そのすぐ後に桓武天皇が出て、平安朝になります。
このように藤原氏は常に天皇家を守ってきたので、その勢力が強大になっても、ほかの貴族たちはみな一目置くのです。
蘇我入鹿のときも称徳天皇のときも、明らかに天皇の系統が危うくなっているのに、ほかの貴族がそれを守るために働いたという形跡がありません。
自分も仏教徒になったりしています。
ところが、藤原氏は仏教徒とも敵対はしないのですが、自分の家は高天原以来、天皇家に仕える家であるという強烈な意識を持っていた。
その辺が日本の神話と歴史時代の面白いつながりです。
すなわち、天照大神が天の岩戸に隠れた。
その前で祝詞(のりと)を上げて出てくるようにしたのは天児屋根命(あめのこやねのみこと)で、これが藤原氏の先祖です。
後で皇孫・邇邇芸命(ににぎのみこと)が日本に降りてきたときもお供してきます。
ですから藤原氏は、神代から天皇家を支える、一番重要な家だという強烈な意識があったと思うのです。
それで蘇我氏の時も、称徳天皇の時も、皇室が仏教に取って代わられてしまうという時に、藤原氏がいずれも出ていくのです。

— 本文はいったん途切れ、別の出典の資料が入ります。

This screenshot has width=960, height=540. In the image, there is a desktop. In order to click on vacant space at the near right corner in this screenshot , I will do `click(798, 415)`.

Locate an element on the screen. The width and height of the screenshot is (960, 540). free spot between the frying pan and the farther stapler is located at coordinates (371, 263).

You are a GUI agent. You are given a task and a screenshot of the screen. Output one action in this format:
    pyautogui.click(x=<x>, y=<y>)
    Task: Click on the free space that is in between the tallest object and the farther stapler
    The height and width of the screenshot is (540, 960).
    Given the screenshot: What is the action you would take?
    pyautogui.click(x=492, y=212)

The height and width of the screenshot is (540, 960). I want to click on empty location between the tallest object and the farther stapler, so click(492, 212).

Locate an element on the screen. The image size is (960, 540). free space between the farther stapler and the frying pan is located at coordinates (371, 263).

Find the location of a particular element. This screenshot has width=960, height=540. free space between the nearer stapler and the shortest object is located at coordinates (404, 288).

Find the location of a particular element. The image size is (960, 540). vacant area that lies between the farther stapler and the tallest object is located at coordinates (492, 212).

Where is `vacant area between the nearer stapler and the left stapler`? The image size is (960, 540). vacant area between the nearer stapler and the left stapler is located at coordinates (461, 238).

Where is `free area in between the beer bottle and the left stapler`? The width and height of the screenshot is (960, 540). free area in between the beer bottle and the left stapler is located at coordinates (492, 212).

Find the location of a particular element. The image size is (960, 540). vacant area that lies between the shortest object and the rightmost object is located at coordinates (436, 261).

加えて藤原氏は自分は絶対に天皇にならいという節度を持っていた。
その一番端的な例が藤原道長です。
「このよ世をば わが世とぞ思ふ 望月(もちづき)の
かけたることも なしと思へば」 と、
「この世での希望を全部果たしました」 という和歌をつくり、
しかも、三代にわたる天皇の祖父ともなった人です。
つまり、娘は天皇に后として差し上げて、その子供の祖父になるが、自分は天皇になる気は全くないのです。
そうすると、藤原家に対しては、ほかの貴族も一目置く。
あるいは、安心感を持っている。
これが平安時代の安定の基礎だと思います。